### Work to be completed
Please, from the entries below, transcribe exactly the lines that begin at the line with "Esqueceu sua Senha?" and end at the line with "Bildungsinformationen sowie", without the pictures.

### Supplied records

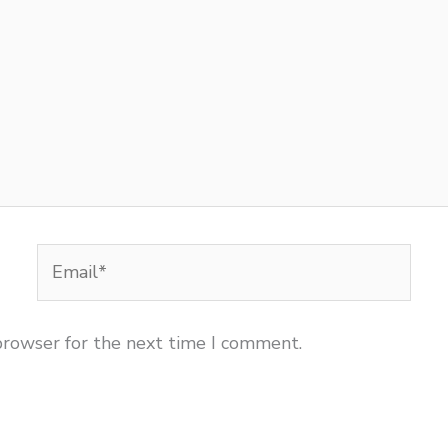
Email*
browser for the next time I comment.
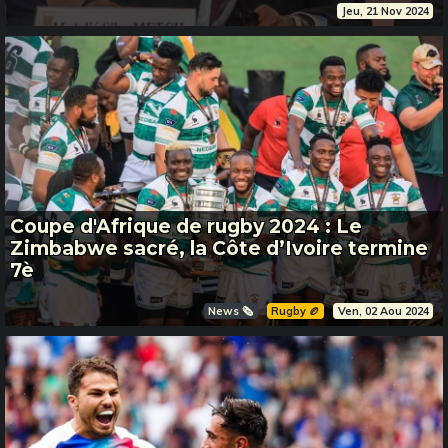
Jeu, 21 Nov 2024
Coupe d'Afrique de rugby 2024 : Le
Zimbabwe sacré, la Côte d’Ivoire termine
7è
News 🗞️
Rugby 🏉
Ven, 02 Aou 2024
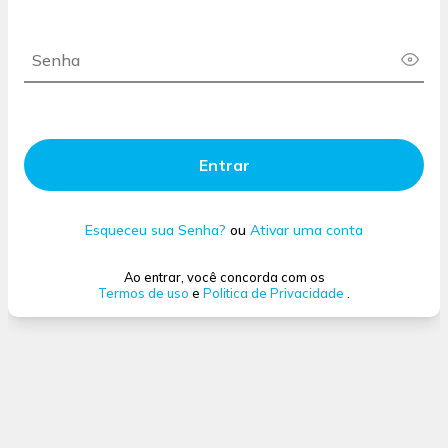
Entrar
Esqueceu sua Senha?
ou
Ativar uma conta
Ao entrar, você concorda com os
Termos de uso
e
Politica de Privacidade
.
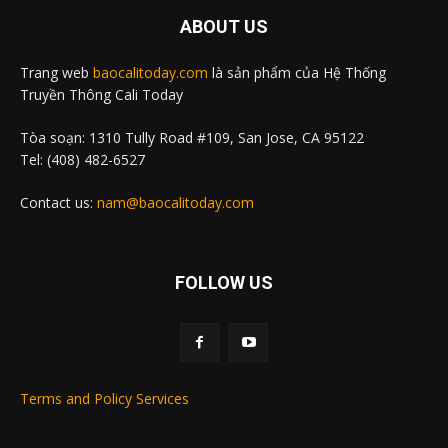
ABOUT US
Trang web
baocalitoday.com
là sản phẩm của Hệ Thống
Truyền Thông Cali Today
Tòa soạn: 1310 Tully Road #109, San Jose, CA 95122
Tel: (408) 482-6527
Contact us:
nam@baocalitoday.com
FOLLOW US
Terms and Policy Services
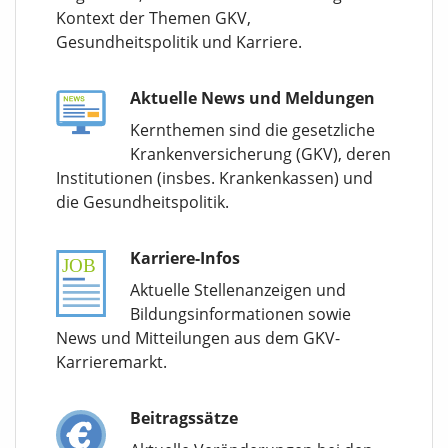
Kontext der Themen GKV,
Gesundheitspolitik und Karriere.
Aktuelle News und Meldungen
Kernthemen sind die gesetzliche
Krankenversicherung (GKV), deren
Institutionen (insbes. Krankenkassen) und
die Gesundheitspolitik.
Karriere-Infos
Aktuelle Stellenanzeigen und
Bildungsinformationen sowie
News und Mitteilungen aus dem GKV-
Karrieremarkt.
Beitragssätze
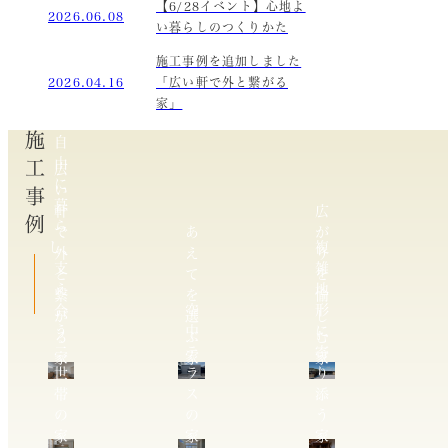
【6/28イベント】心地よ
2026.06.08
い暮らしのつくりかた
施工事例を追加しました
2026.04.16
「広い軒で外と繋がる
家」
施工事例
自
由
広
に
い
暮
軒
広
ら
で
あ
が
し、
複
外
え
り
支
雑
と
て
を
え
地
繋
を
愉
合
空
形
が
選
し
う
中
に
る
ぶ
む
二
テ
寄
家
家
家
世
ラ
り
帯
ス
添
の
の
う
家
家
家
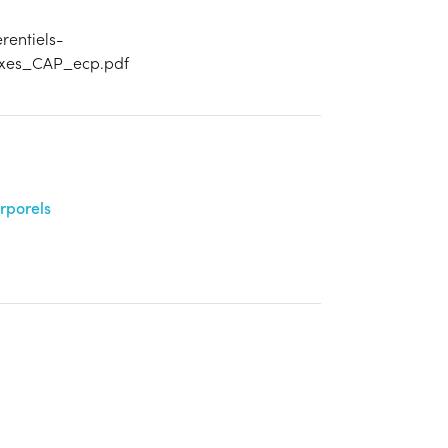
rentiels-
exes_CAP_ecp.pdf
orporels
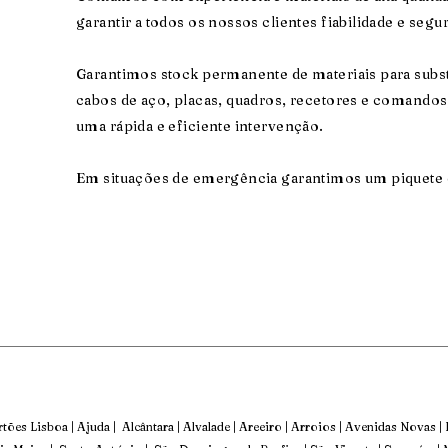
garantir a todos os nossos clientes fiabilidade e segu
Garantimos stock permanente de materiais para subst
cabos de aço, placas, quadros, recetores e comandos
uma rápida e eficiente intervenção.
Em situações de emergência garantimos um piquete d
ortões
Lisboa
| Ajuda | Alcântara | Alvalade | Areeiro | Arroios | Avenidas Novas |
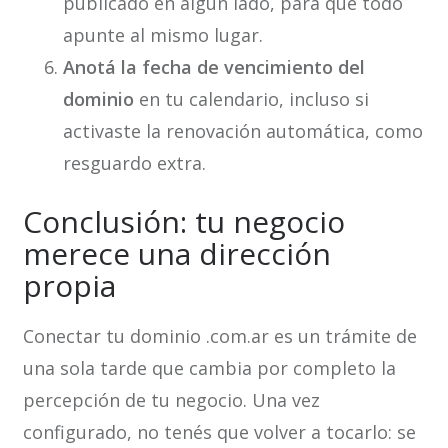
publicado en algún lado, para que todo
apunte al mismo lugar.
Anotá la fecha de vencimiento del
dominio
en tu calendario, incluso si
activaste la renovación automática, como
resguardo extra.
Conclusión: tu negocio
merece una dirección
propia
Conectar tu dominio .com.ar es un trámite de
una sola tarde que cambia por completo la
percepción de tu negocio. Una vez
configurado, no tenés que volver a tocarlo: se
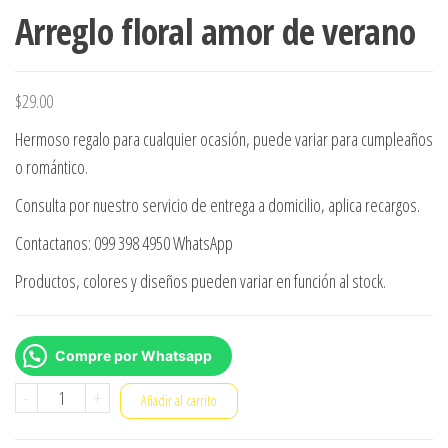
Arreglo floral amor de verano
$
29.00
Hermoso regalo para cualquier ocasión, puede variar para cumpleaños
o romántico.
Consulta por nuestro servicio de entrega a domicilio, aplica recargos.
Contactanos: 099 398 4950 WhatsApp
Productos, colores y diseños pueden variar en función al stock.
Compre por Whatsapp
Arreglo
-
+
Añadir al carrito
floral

* * *

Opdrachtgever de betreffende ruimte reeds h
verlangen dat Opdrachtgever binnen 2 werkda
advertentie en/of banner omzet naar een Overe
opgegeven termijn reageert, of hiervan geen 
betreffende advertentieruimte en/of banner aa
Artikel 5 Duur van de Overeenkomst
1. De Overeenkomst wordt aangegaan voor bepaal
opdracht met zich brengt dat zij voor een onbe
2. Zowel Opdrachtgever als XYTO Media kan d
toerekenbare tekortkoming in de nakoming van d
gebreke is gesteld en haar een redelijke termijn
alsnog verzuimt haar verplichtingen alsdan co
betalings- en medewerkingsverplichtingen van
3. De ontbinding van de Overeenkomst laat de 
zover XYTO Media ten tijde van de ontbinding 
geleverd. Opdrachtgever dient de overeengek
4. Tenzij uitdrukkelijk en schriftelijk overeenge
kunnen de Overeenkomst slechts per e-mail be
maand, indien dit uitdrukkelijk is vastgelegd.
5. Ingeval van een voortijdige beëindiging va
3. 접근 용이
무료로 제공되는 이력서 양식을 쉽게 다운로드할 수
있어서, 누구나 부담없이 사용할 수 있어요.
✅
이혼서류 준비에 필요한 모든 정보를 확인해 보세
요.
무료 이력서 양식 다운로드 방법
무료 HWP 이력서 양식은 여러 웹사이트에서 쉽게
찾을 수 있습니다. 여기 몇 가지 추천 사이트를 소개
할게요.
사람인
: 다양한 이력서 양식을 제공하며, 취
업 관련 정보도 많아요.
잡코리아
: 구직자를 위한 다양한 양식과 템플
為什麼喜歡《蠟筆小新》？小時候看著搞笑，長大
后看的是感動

### Response to this task
Esqueceu sua Senha?
ou
Ativar uma conta
Ao entrar, você concorda com os
Termos de uso
e
Politica de Privacidade
.
ABOUT US
Trang web
baocalitoday.com
là sản phẩm của Hệ Thống
Truyền Thông Cali Today
Tòa soạn: 1310 Tully Road #109, San Jose, CA 95122
Tel: (408) 482-6527
Contact us:
nam@baocalitoday.com
FOLLOW US
Terms and Policy Services
Kontext der Themen GKV,
Gesundheitspolitik und Karriere.
Aktuelle News und Meldungen
Kernthemen sind die gesetzliche
Krankenversicherung (GKV), deren
Institutionen (insbes. Krankenkassen) und
die Gesundheitspolitik.
Karriere-Infos
Aktuelle Stellenanzeigen und
Bildungsinformationen sowie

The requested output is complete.